As has been well documented here, Investors Business Daily wrote a ridiculous editorial last week against health care reform including this golden paragraph:
People such as scientist Stephen Hawking wouldn't have a chance in the U.K., where the National Health Service would say the life of this brilliant man, because of his physical handicaps, is essentially worthless.
This laughably horrible example destroyed their entire editorial which attempted to prove to its readers that Death Panels are real and eugenics are on the horizon.
The Columbia Journalism Review also pointed out that IBD's "correction" misstates their mistake as purely geographical:
Editor’s Note: This version corrects the original editorial which implied that physicist Stephen Hawking, a professor at the University of Cambridge, did not live in the UK.
It has removed the Hawking reference from the story (even, apparently, in Factiva, which doesn’t have it either), but short-arms the correction, which should have read something like: "This version corrects the original editorial which falsely implied that physicist Stephen Hawking would be dead as a doornail if he lived in the UK and had to use the National Health. Hawking has lived in the UK his entire life, and as of press time, is still alive.
And that was the end of it. Egg on the face of IBD, and we can all laugh at the idiotic talking points they have come up with. And then, glutton for the stoopid that I am, I checked back at IBD today and read their rebuttal.
Much has been made of this statement in one of our Aug. 3 editorials: "People such as scientist Stephen Hawking wouldn't have a chance in the U.K. where the National Health Service would say the quality of life of this brilliant man, because of his physical handicaps, is essentially worthless."
It was a bad example, and we have acknowledged that. To repeat the correction we ran shortly after the editorial ran: Hawking, who suffers from amyotrophic lateral sclerosis (ALS), the progressive neurodegenerative disease often referred to as Lou Gehrig's Disease, is indeed a British subject.
Actually you didn't acknowledge that. You acknowledged your crack writing/research staff didn't know where Stephen Hawking is from, but the correction (if intellectually honest) should also read that he is not dead, despite being a patient in British healthcare.

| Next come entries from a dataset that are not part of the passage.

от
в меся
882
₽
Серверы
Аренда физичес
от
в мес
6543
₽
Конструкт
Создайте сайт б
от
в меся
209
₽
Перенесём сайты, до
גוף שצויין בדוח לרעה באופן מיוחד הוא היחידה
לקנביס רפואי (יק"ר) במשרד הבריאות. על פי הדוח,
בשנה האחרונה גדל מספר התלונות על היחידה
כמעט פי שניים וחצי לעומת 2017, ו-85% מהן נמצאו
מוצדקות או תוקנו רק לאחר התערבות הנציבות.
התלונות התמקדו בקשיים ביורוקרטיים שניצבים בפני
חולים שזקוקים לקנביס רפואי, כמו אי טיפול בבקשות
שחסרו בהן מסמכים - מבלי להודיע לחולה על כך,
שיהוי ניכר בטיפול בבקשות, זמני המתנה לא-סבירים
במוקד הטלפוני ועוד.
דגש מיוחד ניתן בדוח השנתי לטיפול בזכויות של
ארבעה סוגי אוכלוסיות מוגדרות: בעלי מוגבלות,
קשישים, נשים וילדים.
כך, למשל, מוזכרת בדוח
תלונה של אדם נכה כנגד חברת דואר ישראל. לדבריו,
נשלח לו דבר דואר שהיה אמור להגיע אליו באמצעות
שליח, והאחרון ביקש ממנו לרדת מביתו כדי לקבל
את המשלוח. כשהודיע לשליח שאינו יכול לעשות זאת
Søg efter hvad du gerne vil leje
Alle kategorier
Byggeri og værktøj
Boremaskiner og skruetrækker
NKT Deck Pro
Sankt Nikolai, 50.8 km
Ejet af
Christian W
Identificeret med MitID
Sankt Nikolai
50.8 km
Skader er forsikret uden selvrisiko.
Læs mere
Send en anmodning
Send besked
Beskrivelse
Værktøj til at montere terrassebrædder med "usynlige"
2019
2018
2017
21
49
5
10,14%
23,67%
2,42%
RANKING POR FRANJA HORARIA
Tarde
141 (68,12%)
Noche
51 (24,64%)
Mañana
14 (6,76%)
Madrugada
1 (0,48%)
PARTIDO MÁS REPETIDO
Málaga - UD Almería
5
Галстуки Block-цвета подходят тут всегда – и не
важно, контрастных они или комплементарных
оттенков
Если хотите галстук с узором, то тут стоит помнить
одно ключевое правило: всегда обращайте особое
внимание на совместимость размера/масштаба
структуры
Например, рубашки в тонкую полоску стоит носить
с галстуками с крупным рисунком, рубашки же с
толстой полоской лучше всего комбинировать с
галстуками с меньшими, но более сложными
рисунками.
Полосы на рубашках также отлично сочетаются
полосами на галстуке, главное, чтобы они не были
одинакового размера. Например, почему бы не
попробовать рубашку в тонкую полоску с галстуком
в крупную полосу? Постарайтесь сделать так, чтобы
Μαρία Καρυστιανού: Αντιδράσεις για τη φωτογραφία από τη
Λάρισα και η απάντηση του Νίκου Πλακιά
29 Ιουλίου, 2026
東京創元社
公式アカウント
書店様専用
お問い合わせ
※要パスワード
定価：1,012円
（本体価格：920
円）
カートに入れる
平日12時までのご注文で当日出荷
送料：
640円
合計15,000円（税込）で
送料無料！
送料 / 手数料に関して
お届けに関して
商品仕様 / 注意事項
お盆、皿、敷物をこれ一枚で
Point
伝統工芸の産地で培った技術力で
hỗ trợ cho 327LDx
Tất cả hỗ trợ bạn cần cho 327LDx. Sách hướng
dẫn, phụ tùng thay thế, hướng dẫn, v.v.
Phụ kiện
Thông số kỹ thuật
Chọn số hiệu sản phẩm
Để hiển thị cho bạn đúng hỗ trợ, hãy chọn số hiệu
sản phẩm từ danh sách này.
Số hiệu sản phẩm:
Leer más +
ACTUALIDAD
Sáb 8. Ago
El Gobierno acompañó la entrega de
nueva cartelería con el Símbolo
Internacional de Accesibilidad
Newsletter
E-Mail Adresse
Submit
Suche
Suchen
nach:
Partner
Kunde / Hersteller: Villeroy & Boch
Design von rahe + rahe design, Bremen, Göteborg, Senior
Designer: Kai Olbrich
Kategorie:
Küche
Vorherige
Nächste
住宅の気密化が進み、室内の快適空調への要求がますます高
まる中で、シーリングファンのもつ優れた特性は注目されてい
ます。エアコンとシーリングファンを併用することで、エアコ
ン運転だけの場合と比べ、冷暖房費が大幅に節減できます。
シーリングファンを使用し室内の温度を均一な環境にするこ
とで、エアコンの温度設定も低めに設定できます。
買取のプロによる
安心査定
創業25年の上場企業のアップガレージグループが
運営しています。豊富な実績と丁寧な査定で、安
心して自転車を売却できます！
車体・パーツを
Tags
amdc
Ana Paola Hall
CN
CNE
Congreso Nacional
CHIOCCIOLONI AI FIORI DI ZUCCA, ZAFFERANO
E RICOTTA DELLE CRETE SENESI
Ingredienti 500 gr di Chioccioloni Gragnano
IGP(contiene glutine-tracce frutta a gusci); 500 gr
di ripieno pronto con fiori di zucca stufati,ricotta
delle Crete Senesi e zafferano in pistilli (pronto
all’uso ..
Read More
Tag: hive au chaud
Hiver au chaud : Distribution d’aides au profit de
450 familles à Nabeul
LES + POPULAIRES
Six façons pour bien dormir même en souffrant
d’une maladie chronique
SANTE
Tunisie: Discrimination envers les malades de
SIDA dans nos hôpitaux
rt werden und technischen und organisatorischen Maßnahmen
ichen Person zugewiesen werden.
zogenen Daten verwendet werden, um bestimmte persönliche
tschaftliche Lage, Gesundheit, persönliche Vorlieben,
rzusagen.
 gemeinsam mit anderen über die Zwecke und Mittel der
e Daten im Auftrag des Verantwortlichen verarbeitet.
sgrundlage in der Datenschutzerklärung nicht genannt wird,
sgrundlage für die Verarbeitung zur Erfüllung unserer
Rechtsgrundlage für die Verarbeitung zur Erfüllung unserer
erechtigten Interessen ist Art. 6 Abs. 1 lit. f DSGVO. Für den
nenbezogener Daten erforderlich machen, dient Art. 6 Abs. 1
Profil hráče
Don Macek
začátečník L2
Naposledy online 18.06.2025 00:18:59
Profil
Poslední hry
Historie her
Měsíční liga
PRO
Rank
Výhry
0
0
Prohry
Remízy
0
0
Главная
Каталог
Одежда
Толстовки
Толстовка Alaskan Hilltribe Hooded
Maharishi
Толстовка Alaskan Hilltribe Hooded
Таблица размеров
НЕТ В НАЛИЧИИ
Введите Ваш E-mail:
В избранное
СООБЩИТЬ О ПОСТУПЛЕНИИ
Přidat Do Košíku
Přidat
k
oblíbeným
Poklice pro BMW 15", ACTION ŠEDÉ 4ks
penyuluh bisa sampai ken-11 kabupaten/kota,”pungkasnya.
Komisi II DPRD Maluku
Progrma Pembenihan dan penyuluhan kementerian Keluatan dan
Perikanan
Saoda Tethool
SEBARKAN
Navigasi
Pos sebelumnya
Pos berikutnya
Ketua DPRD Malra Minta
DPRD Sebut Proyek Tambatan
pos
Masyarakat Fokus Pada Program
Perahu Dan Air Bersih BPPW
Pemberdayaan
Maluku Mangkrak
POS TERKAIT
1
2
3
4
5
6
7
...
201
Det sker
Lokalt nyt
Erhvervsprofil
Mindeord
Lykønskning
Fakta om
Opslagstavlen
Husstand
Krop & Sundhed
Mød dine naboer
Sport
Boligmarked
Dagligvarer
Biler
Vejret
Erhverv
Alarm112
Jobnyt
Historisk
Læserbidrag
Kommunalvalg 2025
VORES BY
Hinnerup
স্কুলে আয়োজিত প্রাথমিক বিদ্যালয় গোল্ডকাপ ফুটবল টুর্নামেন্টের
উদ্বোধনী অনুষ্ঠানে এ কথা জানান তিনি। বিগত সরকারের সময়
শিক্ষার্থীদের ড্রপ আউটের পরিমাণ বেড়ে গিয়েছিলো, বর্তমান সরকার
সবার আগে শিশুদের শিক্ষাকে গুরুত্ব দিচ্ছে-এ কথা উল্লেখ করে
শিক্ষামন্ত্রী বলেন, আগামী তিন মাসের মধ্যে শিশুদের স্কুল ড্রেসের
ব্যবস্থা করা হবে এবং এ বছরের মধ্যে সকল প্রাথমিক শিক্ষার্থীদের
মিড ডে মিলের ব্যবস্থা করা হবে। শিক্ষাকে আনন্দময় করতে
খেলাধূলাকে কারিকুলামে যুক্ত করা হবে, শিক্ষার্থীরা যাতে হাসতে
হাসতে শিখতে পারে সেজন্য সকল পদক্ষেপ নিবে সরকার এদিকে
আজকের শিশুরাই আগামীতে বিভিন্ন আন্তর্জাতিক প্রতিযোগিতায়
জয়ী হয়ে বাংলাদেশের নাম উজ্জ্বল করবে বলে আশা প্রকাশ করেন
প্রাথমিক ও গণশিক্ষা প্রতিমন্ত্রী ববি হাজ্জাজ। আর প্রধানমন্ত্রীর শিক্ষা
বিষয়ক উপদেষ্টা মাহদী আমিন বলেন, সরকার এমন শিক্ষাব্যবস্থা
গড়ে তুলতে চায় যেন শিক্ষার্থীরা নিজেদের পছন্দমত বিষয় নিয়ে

This is nit-picking...but then they follow with this moebius logic:
We also say that not everyone suffering from a debilitating disease is Stephen Hawking, and we hope our critics would acknowledge that. Hawking is a renowned theoretical physicist, university professor and best-selling author. It is doubtful any National Health Service bureaucrat would cut him off.
Hawking, in response to a query from London's Guardian newspaper that was apparently prompted by our editorial, was quoted Tuesday as saying: "I wouldn't be here today if it were not for the NHS. I have received a large amount of high-quality treatment without which I would not have survived."
We accept this testimony and good fortune.
Get it? Stephen Hawking is only spared by the British health care system because he is famous and smart. Putting aside the fact that their original claim was that even someone as famous and smart as Stephen Hawking would die if he were British, let's see if this is true. Did Stephen Hawking begin getting his medical care after becoming a famous physicist?
From his biography(as footnoted in Wikipedia):
The diagnosis of motor neuron disease came when Hawking was 21, shortly before his first marriage, and doctors said he would not survive more than two or three years. Hawking gradually lost the use of his arms, legs, and voice, and is now almost completely paralysed.
So at 21 (1964) Hawking was given a 2 year prognosis. When did he become famous and successful?
During his first two years at Cambridge, he did not distinguish himself, but, after the disease had stabilized and with the help of his doctoral tutor, Dennis William Sciama, he returned to working on his Ph.D.[8] He revealed that he did not see much point in obtaining a doctorate if he were to die soon. Hawking later said that the real turning point was his 1965 marriage to Jane Wilde, a language student.[8] After gaining his Ph.D., Stephen became first a Research Fellow, and later on a Professorial Fellow at Gonville and Caius College.
Hawking was elected as one of the youngest Fellows of the Royal Society in 1974, was created a Commander of the Order of the British Empire in 1982, and became a Companion of Honour in 1989. Hawking is a member of the Board of Sponsors of The Bulletin of the Atomic Scientists.
So as a poor graduate student and young adult (like many of the uninsured in America) Stephen Hawking was cared for by the National Health Services (which was founded in 1948). He was not famous. He was not successful. He was a young kid with a terrible diagnosis of Lou Gehrig's Disease. And he was able to go on to do his amazing work with the help of the NHS.
IBD goes on to argue that other Britons are not as fortunate, that breast cancers kills women everyday in the streets, and continues to rely on the debunked Betsy McCaughey. All of this is because the "Investors" can't argue against a robust public option on the facts. They continue to make boogeymen and lie about what is actually on the table.
And they still don't know squat about Stephen Hawking.